Beatriz Montañez'in yazılarına hem (okuyucunun yararlandığı) bilimsel merakı hem de doğanın kelimeler arasında yapılıp yapılmadığı ve zaman zaman hayvanın bitkisel olanla ya da mineralin onunla birleştiği daha yüksek bir sezgi tarafından yönlendiriliyor gibi görünüyor. atmosferik ya da anlatıcı algıladığı şeyle ve şaşırtıcı bir şekilde doğal bir şekilde metin bize bir bütünden bahseder, sadece şiirsel dilin ortaya çıkardığı, bilincimize yerleşmesi hafızanın açtığı yaraların aşamalı olarak iyileşmesine izin veren şeydir.

Bu şekilde bir tilki ile olan dostluğunun hikayesi, babanın hatırası, yokluğu, ölümü ve daha da kötü ve daha acılı bir şeyle iç içe geçmiştir; parmağını elektrikli testereyle kestiği (ve kopan parçayı aldığı, kurtardığı ve bir poliklinikte yeniden takılmak üzere otuz kilometre yol aldığı) o günün öyküsü, yaban domuzu yetiminin ölüm döşeğinde olduğunu doğrulamanın derin sevinciyle dolup taşıyor. hayatta kaldı ya da partnerinden mantıksal olarak yabancılaştığını ve nihai olarak ayrıldığını doğrularken üzüntüyle ya da bir avcı tarafından tehdit edilme korkusuyla ya da daha önce hayatının bir parçası olan herkes tarafından unutulmuş hissetmenin güvensizliği ile ya da daha önce hayatının bir parçası olan ya da kaderini şimdi paylaştığı yeni bir vahşi ailenin parçası hissetmenin mutluluğu.

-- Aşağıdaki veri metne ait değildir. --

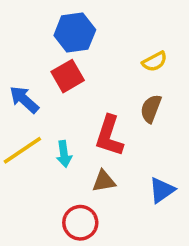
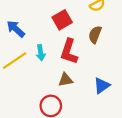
red square: (68, 76) -> (62, 20), moved
cyan arrow: (64, 154) -> (41, 53), moved

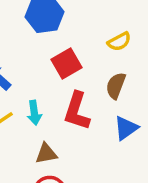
brown triangle: (66, 80) -> (46, 154), moved
blue triangle: (102, 86) -> (126, 128), moved

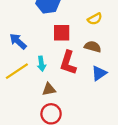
red square: (67, 64) -> (62, 33), turned 30
brown semicircle: (116, 86) -> (93, 47), turned 84

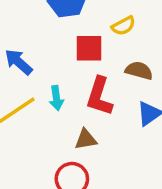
yellow semicircle: (95, 19) -> (123, 26), moved
brown triangle: (49, 89) -> (86, 139), moved

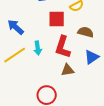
brown triangle: (86, 139) -> (68, 70), moved

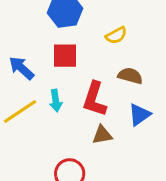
red square: (57, 19) -> (65, 56), moved

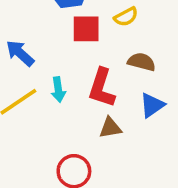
red square: (65, 56) -> (86, 29), moved

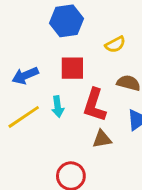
red square: (86, 29) -> (72, 68), moved
blue arrow: (20, 53) -> (25, 76), turned -65

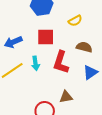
brown triangle: (102, 139) -> (66, 97), moved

O zaman, hırpalanmış olarak gelen ve tam da kendi önemsizliğini ve insanlara olan hayranlığını kabul ederek iyileşen o benliğinkinden birdenbire çok daha büyük bir önem kazanan (insanın ötesine geçen) bir biz'i yeniden formüle etme olasılığı ortaya çıkar. sizi çevreleyen vahşi güzellik.

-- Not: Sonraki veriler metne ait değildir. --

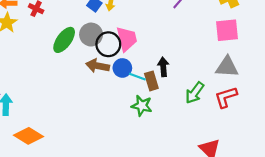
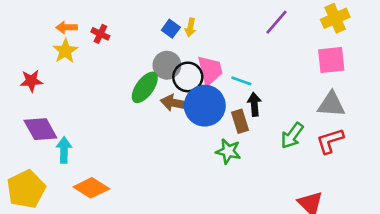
green ellipse: (64, 40) -> (145, 87), moved
blue circle: (122, 68) -> (205, 106), size x1.8
cyan line: (137, 77) -> (241, 81), moved

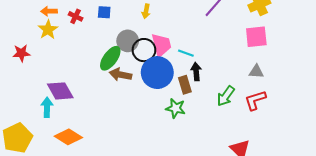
blue square: (171, 29) -> (104, 12), moved, turned -32
brown arrow: (175, 103) -> (120, 75), moved
gray triangle: (331, 104) -> (256, 72), size x0.7
purple diamond: (40, 129) -> (60, 91), moved

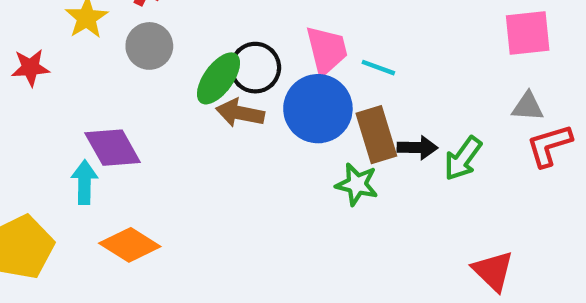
gray circle: (128, 41) -> (149, 46), moved
black circle: (144, 50) -> (255, 68), moved
black arrow: (196, 72) -> (417, 148), moved, turned 96
brown rectangle: (185, 85) -> (376, 135), size x1.4
red L-shape: (255, 100) -> (549, 145), moved

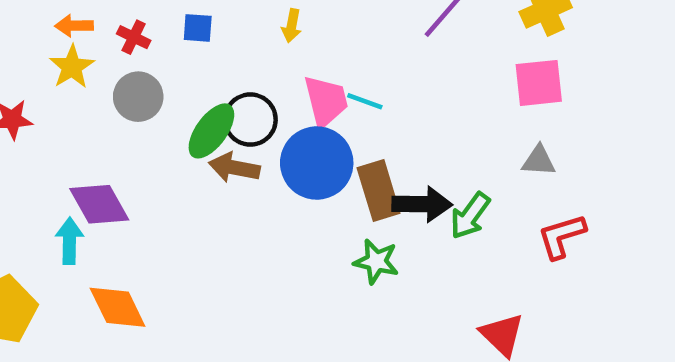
cyan line: (378, 68) -> (365, 101), moved
red L-shape: (549, 145) -> (562, 236), moved
black arrow: (417, 148) -> (422, 204), size x1.4
green star: (357, 184) -> (376, 261), moved
orange diamond: (130, 245) -> (118, 307), turned 32

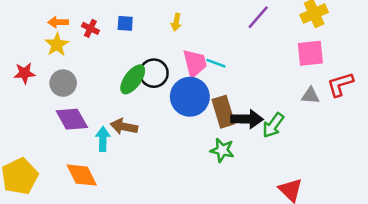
gray circle: (138, 97) -> (63, 83), moved
brown arrow: (234, 168) -> (124, 127), moved
red L-shape: (562, 236) -> (340, 84), moved
cyan arrow: (70, 241) -> (103, 139), moved

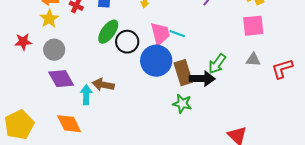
green ellipse: (133, 79) -> (108, 32), moved
red L-shape: (340, 84) -> (282, 69), moved
green arrow: (273, 125) -> (217, 64), moved

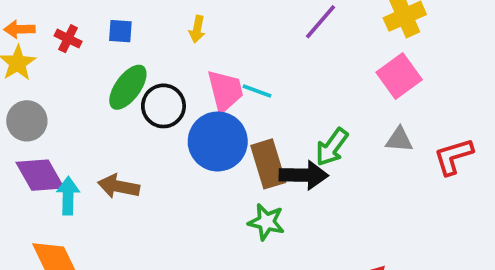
pink square: (253, 26) -> (399, 76), turned -30
cyan arrow: (86, 95) -> (68, 196), moved

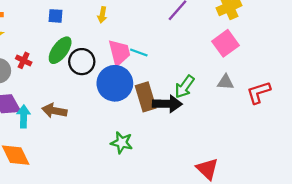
red cross: (68, 39) -> (24, 60), moved
green star: (266, 222) -> (122, 143), moved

Beatriz Montañez'in «Niadela» kitabını buradan satın alabilirsiniz:

Hiç kimse
KİTAP TIKLAYIN
gönderiyi değerlendir

“Niadela, Beatriz Montañez tarafından” üzerine 1 yorum

Yorum yapın

Bu site spam'i azaltmak için Akismet'i kullanıyor. Yorum verilerinizin nasıl işlendiğini öğrenin.